Let's talk Steve Light!


LTPB: Let’s start with Black Bird, Yellow Sun. What was the inspiration behind creating a color concept book? With so many color concept books, how did you set out with the intent to make this book a unique experience? 

SL: I wanted to make a very impactful book visually, but explore a very simple concept. I was inspired by the artist Ellsworth Kelly and his bold paintings featuring flat exciting colored shapes, so that led me to a color concept book.

          

          


LTPB: With so many color concept books, how did you set out with the intent to make this book a unique experience?

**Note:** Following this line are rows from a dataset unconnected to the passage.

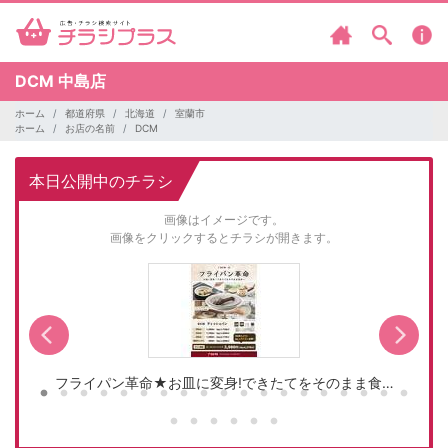
DCM
中島店
ホーム
都道府県
北海道
室蘭市
ホーム
お店の名前
DCM
本日公開中のチラシ
画像はイメージです。
画像をクリックするとチラシが開きます。
フライパン革命★お皿に変身!できたてをそのまま食…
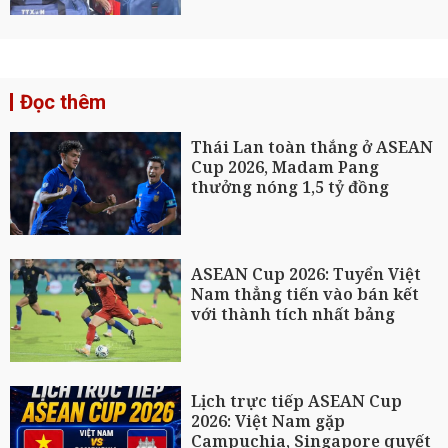
Đọc thêm
Thái Lan toàn thắng ở ASEAN
Cup 2026, Madam Pang
thưởng nóng 1,5 tỷ đồng
ASEAN Cup 2026: Tuyển Việt
Nam thẳng tiến vào bán kết
với thành tích nhất bảng
Lịch trực tiếp ASEAN Cup
2026: Việt Nam gặp
Campuchia, Singapore quyết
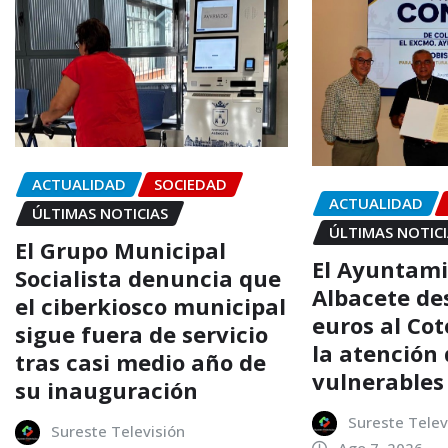
ACTUALIDAD
SOCIEDAD
ACTUALIDAD
ÚLTIMAS NOTICIAS
ÚLTIMAS NOTIC
El Grupo Municipal
El Ayuntami
Socialista denuncia que
Albacete de
el ciberkiosco municipal
euros al Co
sigue fuera de servicio
la atención
tras casi medio año de
vulnerables
su inauguración
Sureste Telev
Sureste Televisión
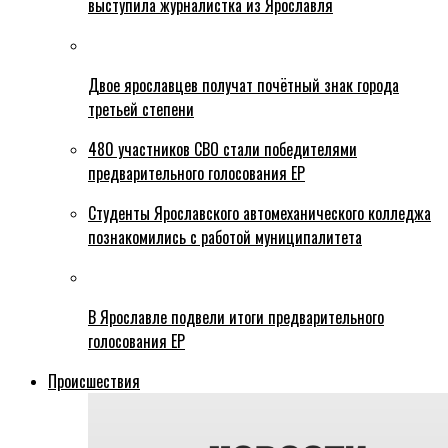
выступила журналистка из Ярославля
Двое ярославцев получат почётный знак города
третьей степени
480 участников СВО стали победителями
предварительного голосования ЕР
Студенты Ярославского автомеханического колледжа
познакомились с работой муниципалитета
В Ярославле подвели итоги предварительного
голосования ЕР
Происшествия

SL: By exploring how to distill a picture down to the purest forms and colors. It is really about presenting symbols to such small children. Symbols that they then interpret or read as a bird or the sun, etc. This is the first stage in reading. By making the boldest, most dynamic shapes, hopefully we can engage the child’s mind.

          

          


LTPB: Black Bird represents a divergence in illustration technique for you. Why did you choose to illustrate this book in a new way?

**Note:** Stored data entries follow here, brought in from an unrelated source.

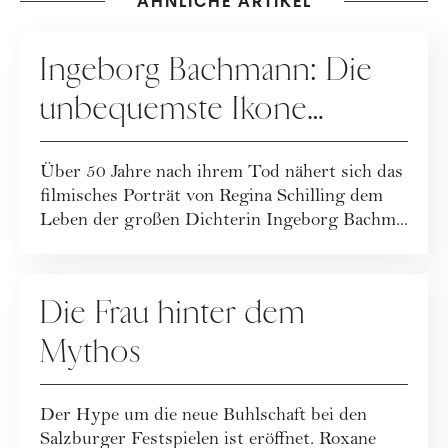
ÄHNLICHE ARTIKEL
KULTUR
Ingeborg Bachmann: Die
unbequemste Ikone
Österreichs
Über 50 Jahre nach ihrem Tod nähert sich das
filmisches Porträt von Regina Schilling dem
Leben der großen Dichterin Ingeborg Bachm...
KULTUR
Die Frau hinter dem
Mythos
Der Hype um die neue Buhlschaft bei den
Salzburger Festspielen ist eröffnet. Roxane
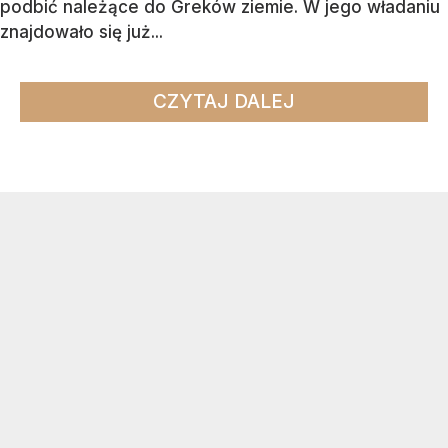
podbić należące do Greków ziemie. W jego władaniu
znajdowało się już...
CZYTAJ DALEJ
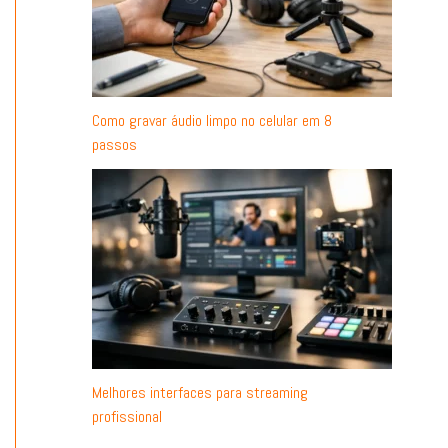
Como gravar áudio limpo no celular em 8
passos
Melhores interfaces para streaming
profissional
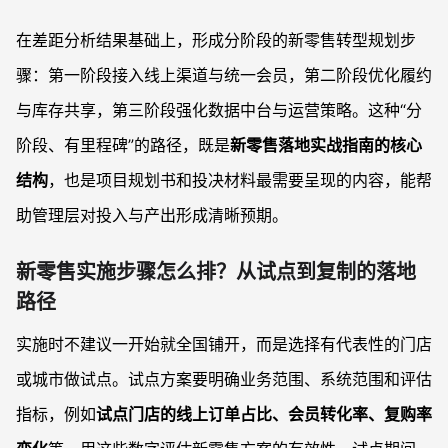
在差距分析结果基础上，形成分阶段的新零售转型规划步
骤：第一阶段接入线上渠道与统一会员，第二阶段优化履约
与库存共享，第三阶段强化数据中台与运营策略。这种“分
阶段、有里程碑”的路径，既是
新零售落地实战指南的核心
结构
，也是项目规划书和投决材料最需要呈现的内容，能帮
助管理层对投入与产出形成清晰预期。
新零售实施步骤怎么排？从试点到复制的落地
路径
实施时不建议一开始就全国铺开，而是选择有代表性的门店
或城市做试点。试点方案要明确业务范围、系统范围和评估
指标，例如
试点门店的线上订单占比、会员转化率、复购率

SL: I tried painting the shapes of the sun etc. first, but it did not have the right graphic quality. So, one day I saw a scrap piece of chipboard on my desk that was an interesting shape, I brushed some paint onto it and stamped the piece onto a piece of paper. It worked. What if I cut all the shapes out of cardboard and printed them? Using printing ink and a brayer I started printing pieces of chipboard!


I loved the look of it. I found the more ink I applied to the chipboard the more I liked it. I liked laying colors on top of each other. For the black bird and orange worm I used cut, collaged paper so they would really stand out. The smooth colored paper for the black bird against the texture of the printing ink really worked visually. I had so much fun cutting and printing this book. The fresh bold shapes and colors are inspiring to me. 

          

          


I really love creating this way. It is fresh and clean and once you print the shape, that is it. I don’t touch the print after that, so the images are not overworked. I love drawing with ink and using ink lines and fountain pens to create graphic work, but this was a real refreshing change. I think as an artist you need to experiment and try new things, new ways, new thoughts about how to create.

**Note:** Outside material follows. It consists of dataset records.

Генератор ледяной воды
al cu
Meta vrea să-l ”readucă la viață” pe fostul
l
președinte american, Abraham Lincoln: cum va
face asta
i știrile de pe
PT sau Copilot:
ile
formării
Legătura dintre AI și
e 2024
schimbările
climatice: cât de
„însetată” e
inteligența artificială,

LTPB: I’m always curious, how does the process differ when you’re creating a board book versus a picture book? What do you feel you do differently when you take on one or the other?

SL: A board book has to be distilled down to its essence. It should be bold, eye-catching colors and shapes. A picture book can have exciting backstories and details that children can pour over. A picture book can have layers. If you think of a board book as a song, then a picture book is an album. A single song can tell so much, but when an album is done right then all the songs go together to tell different facets of the story.


LTPB: What are you working on now?

SL: Well I just finished Builders and Breakers a picture book from Candlewick Press coming out October 9th, 2018. It is about the demolition crews and construction workers. There is also a story of a couple of kids trying to get a lunchbox back to their dad. I am also proposing another board book similar to Black Bird, Yellow Sun about a tiger. I am going to print the artwork like Black Bird, Yellow Sun.

LTPB: If you could choose anyone to illustrate your picture book biography, who would it be and why?

SL: Tomi Ungerer. He has a darkness to his work that I love and I think would work with some of the troubling things that happened in my childhood. He would also bring out the joy that is my life now.

Thank you, Steve, for stopping by to talk about this book with me! Black Bird, Yellow Sun publishes March 6 from Candlewick Press! 

Special thanks to Steve and Candlewick for use of these images!